Con el paso de los años, Francisco, al que ahora toda la chiquillería del colegio llamamos Quico, salía a mediodía y se sentaba en un taburete en el quicio de la puerta verde y la acera entreverando sol y sombra según el tiempo. Se cubría el pelo ralo con una boina negra hecha de migajas de polvo y tiempo mientras trajinaba con la navaja algún palo tallando figuras y matando el tiempo. Navaja con la que se le podía ver en cualquier momento pelando fruta, cortando las cuerdas con las que ataba las rejas de la ventana que estaban a punto de caerse o los cartones que amontonaba en casa. Esa navaja de cachas oscuras que nos erizaba hasta la nuca, era la misma con la que hacía ademán de amenazarnos cuando le gritabamos: ¡Quiiicooo! desde la esquina y salíamos corriendo como si fuese un ogro.

El juego era una ceremonia de paso, y como todo juego tenía algo de cruel. Al salir del colegio, rodeábamos los edificios de enfrente por las calles de detrás hasta llegar a la trasera de su casa. Entonces los más valientes, se arrimaban a la pared e iban con la espalda pegada andando hasta la esquina. Había que tener cuidado y evitar el ventanuco agachándose, no fuera que estuviera en esa habitación y al cortar la entrada de luz se oliera la jugada. Los que no eran tan valientes se escondían tras los coches agachados para ir hasta la esquina a mirar. Luego ya dependía de si Quico estaba en la puerta sentado o estaba trajinando con los cartones o las cosas que recogía de la calle, o estaba dentro. Si estaba saltaba uno hasta ponerse enfrente y le gritaba ¡Quicooo! Si estaba dentro, había que pasar corriendo y dar un puñetazo con el canto de la mano en la puerta de chapa verde para que retumbara por toda la calle mientras gritabas su nombre. El resto miraba escondido tras los burladeros improvisados de los coches y las esquinas desde donde se podía tener buena vista. Si todo iba bien se volvía al grupo henchido como un pavo. 

Como en todo juego, con la práctica y la repetición, la emoción se fue apagando. Al año siguiente, cuando Quico nos gritaba enfadado o nos amenazaba nos reíamos menos, quizá fue que nos empezamos a dar más cuenta. Dos cursos más tarde casi no se le entendía hablar sin dientes y la forma en que sus labios se precipitan hacia su boca le da un aspecto grotesco bajo la sucia boina negra. Adela y sus nietos, cada vez venían menos. Los niños se hacen mayores, tienen sus vidas, los amigos… aunque intentan llamarle por teléfono. Quico sabe que en el fondo lo que les pasa es que les da vergüenza verle, que han intentado mil veces convencerlo para que se mude con ellos o para que coja a alguien que le ayude, pero no quiere que nadie entre en su casa, en la casa de su Juana. De hecho, últimamente ha recibido suculentas ofertas por su parcela que ha rechazado. Los malditos constructores han llegado incluso a llamar a su hija a Madrid para que le convenza. Lo peor es que ella ha tenido la desvergüenza de intentarlo. Parece que la empresa no les va tan bien como debiera.

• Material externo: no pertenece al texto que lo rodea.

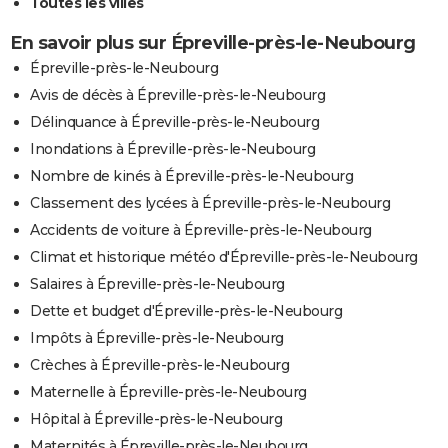
Toutes les villes
En savoir plus sur Épreville-près-le-Neubourg
Épreville-près-le-Neubourg
Avis de décès à Épreville-près-le-Neubourg
Délinquance à Épreville-près-le-Neubourg
Inondations à Épreville-près-le-Neubourg
Nombre de kinés à Épreville-près-le-Neubourg
Classement des lycées à Épreville-près-le-Neubourg
Accidents de voiture à Épreville-près-le-Neubourg
Climat et historique météo d'Épreville-près-le-Neubourg
Salaires à Épreville-près-le-Neubourg
Dette et budget d'Épreville-près-le-Neubourg
Impôts à Épreville-près-le-Neubourg
Crèches à Épreville-près-le-Neubourg
Maternelle à Épreville-près-le-Neubourg
Hôpital à Épreville-près-le-Neubourg
Maternités à Épreville-près-le-Neubourg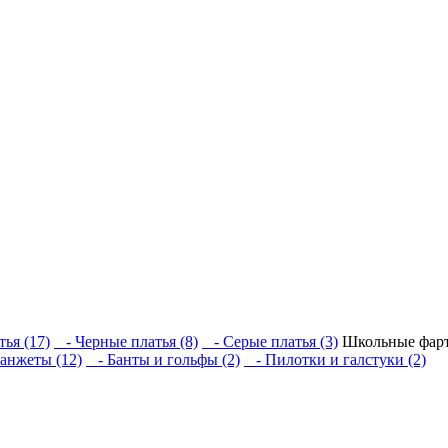
ья (17)
- Черные платья (8)
- Серые платья (3)
Школьные фарт
анжеты (12)
- Банты и гольфы (2)
- Пилотки и галстуки (2)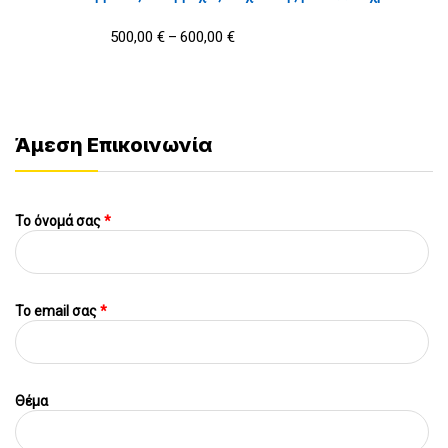
500,00
€
600,00
€
–
Άμεση Επικοινωνία
Το όνομά σας
*
To email σας
*
Θέμα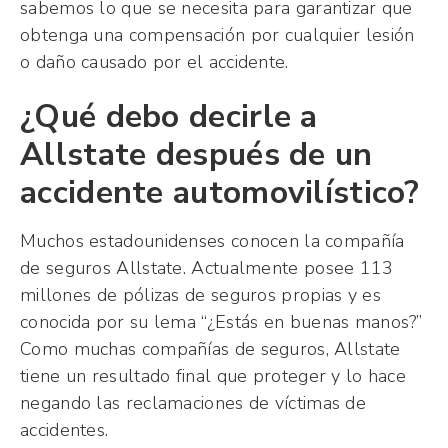
sabemos lo que se necesita para garantizar que
obtenga una compensación por cualquier lesión
o daño causado por el accidente.
¿Qué debo decirle a
Allstate después de un
accidente automovilístico?
Muchos estadounidenses conocen la compañía
de seguros Allstate. Actualmente posee 113
millones de pólizas de seguros propias y es
conocida por su lema “¿Estás en buenas manos?”
Como muchas compañías de seguros, Allstate
tiene un resultado final que proteger y lo hace
negando las reclamaciones de víctimas de
accidentes.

Al final sólo habla ya con tres o cuatro chavales de quince o dieciséis años que se detienen a la salida de los billares o cuando van y vuelven al colegio por las tardes. Sabe que lo hacen por pena, porque no les gusta lo que le hacen los otros chicos que le insultan y le gritan Quico. Estos le caen bien, aunque recuerda cuando eran ellos los que le gritaban. Les cuenta su vida, algunas veces les habla de su hija, pero siempre les habla de su mujer. Les enseña alguna vieja foto y lo que él llama sus pequeños tesoros, cosas que ha ido recolectando por ahí, todos estos años para entretenerse. Ve sus caras de pena y preocupación. Le preguntan muchas veces si necesita algo, pero él sólo les contesta con su sonrisa sin dientes y su voz aguda y desinflada. La última tarde que pasaron a verlo estaba limpiando pescado en la puerta de la casa, sobre un cubo, en su taburete, cuando se acercaron. Mientras rascaba las escamas de una lubina con la vieja navaja y sus manos temblorosas, rasgó la piel y los chicos vieron como surgían en la superficie enroscándose unos pequeños gusanos blancos. Al verlo, todos se apartaron hacia atrás un poco y se quedaron en silencio lanzándose miradas de asco. “Francisco, por Dios, no vaya a comerse eso” “Sólo es la caspa del pescado, esto está bueno” les decía con vergüenza sin darle importancia. Por la cara que pusieron Quico supo enseguida que no iban a volver por allí.   

Desde aquel día, los chavales siguieron frecuentando los billares, pero pasaban más a menudo por la otra acera que por la suya. Lo miraban de reojo, a veces lo saludan, pero ya no se paran a hablar. Poco después los billares cerraron por problemas con la licencia y dejaron de pasar por allí. Llegó el verano y el colegio se cerró por vacaciones. Unos meses después, ya en Septiembre, a la salida de las clases, los chicos vieron al fondo de la calle de enfrente una excavadora. Sin decirse nada, se acercaron y se pararon en silencio junto a una mujer que miraba la obra. Tras el primer golpe de la pala, la pared principal se derriba y deja al aire un laberinto de periódicos, cartones, cacharros y bolsas negras de basura. La excavadora va cogiendo montones de escombros en su pala y lanzándolos a los contenedores de obra, esparciendo el olor picante y dulzón de la basura. Todos miran con gravedad, en silencio recogido como el pasado deja lugar al futuro. Al dejar caer una palada en el contenedor, una de las bolsas se engancha y se raja dejando caer un montón de ramas de árbol. Unas manzanas petrificadas se rompen al rodar por la acera. La mujer abre los ojos y las mira con la mano apretada en la boca. Las lágrimas suben por sus nudillos y ruedan por la mano. En la otra mano lleva una carpeta del notario apretada contra el pecho. Dos días después en el periódico dice que el pleno del ayuntamiento aprueba una remodelación del plan parcial de desarrollo urbanístico donde se le concede a esa parcela dos alturas más.

AIALA Y LAS ESTADÍSTICAS

 

AIALA Y LAS ESTADÍSTICAS

AIALA  significa alegría

 DILIGENCIA DE NOTIFICACIÓN

En la ciudad de Valencia, a  12 de abril de 2019,


Doña Inmaculada Espiñeira Soto, Notaria del Ilustre Colegio de Valencia, con residencia en esta capital, a instancia de Doña Zenobia Ariztimuño López de Miguel, mayor de edad, con domicilio en Tepotzotlán (México) con DNI 66-666-666 X en calidad de requirente.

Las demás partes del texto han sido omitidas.